Prior trauma may worsen symptom severity of Lyme disease


Lyme disease can lead to severe symptoms in some individuals. In their study, “Psychological factors in the prediction of Lyme disease course,” Mustafiz and colleagues examined whether prior trauma may worsen the severity of symptoms for Lyme disease. [1]

The authors cited earlier research by Solomon and colleagues on the role of prior trauma in Lyme disease.²  “The investigators noted that patients who reported a higher number of lifetime traumatic events (i.e., a higher trauma score) at initial presentation were more likely to report a painful, disabling symptom course at follow-up.”

Mustafiz and colleagues described the history of prior trauma in 60 individuals with Post-Treatment Lyme Disease Syndrome (PTLDS). Twenty-five patients met the criteria for highly probable PTLDS and 35 for definite PTLDS.

PTLDS is a term used to describe individuals who fail initial treatment for Lyme disease and remain ill with impaired cognitive function, pain, fatigue, and poor function.

The history of trauma life events was assessed by The Trauma History Screen (THS). “This self-report assesses exposure to 14 types of high-magnitude stressor events that could be traumatic (e.g., natural disasters, sexual or physical abuse, military trauma, loss of a loved one),” wrote the authors.²

They observed that prior trauma may worsen symptom severity of Lyme disease on every measure except for pain and fatigue. “A greater number of traumatic events were significantly associated with greater symptom severity on the scales of mood (stress, depression, and anxiety), cognition, multisystem symptom burden, and functional status (mental and physical), but not on measures of pain and fatigue,” wrote the authors.

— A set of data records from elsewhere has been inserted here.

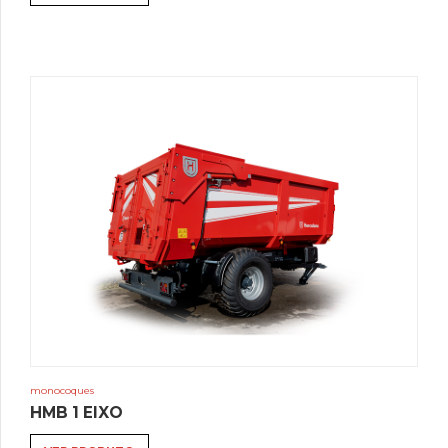
monocoques
HMB 1 EIXO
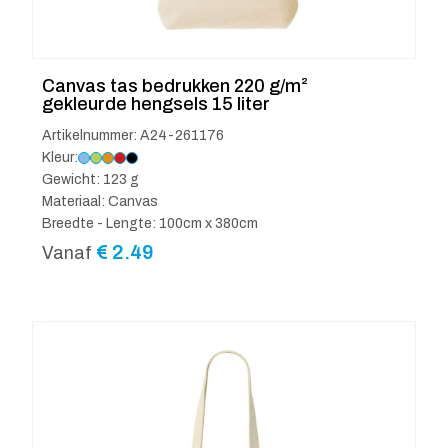
Canvas tas bedrukken 220 g/m²
gekleurde hengsels 15 liter
Artikelnummer: A24-261176
Kleur:
Gewicht: 123 g
Materiaal: Canvas
Breedte - Lengte: 100cm x 380cm
€
2.49
Vanaf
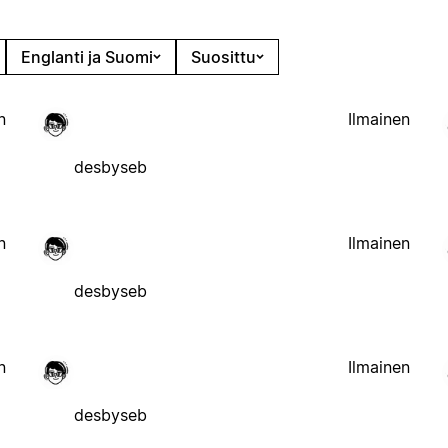
Englanti ja Suomi
Suosittu
n
Ilmainen
desbyseb
n
Ilmainen
desbyseb
n
Ilmainen
desbyseb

“The investigators concluded that traumatic psychologic experiences predating disease onset may play an important etiologic role in symptom severity for chronic conditions like Lyme disease.”¹

The impact of prior trauma on the symptom severity of Lyme disease was modest. Therefore, the authors suspected that other factors were responsible for the symptom severity of Lyme disease. “These factors range from characteristics of the Borrelia strain to the biological characteristics and clinical history of the human host.”

Editor’s note: Some doctors have used PTLDS for individuals with Lyme disease who remain ill despite antibiotic treatment. I have not used the term PTLDS until they have a validated test to rule out a persistent infection.

  1. Mustafiz F, Moeller J, Kuvaldina M, Bennett C, Fallon BA. Persistent Symptoms, Lyme Disease, and Prior Trauma. J Nerv Ment Dis. May 1 2022;210(5):359-364. doi:10.1097/NMD.0000000000001452
  2. Solomon SP, Hilton E, Weinschel BS, Pollack S, Grolnick E. Psychological factors in the prediction of Lyme disease course. Arthritis Care Res. Oct 1998;11(5):419-26. doi:10.1002/art.1790110514



I have seen this personally with patients and it’s an important aspect to consider.  For far too long we have separated the mental & spiritual from the physical when they are all interconnected. 

I also appreciate Dr. Cameron’s refusal to call these PTLDS patients until there is a validated test to rule out persistent infection because that is also crucial to address – persistent infection(s).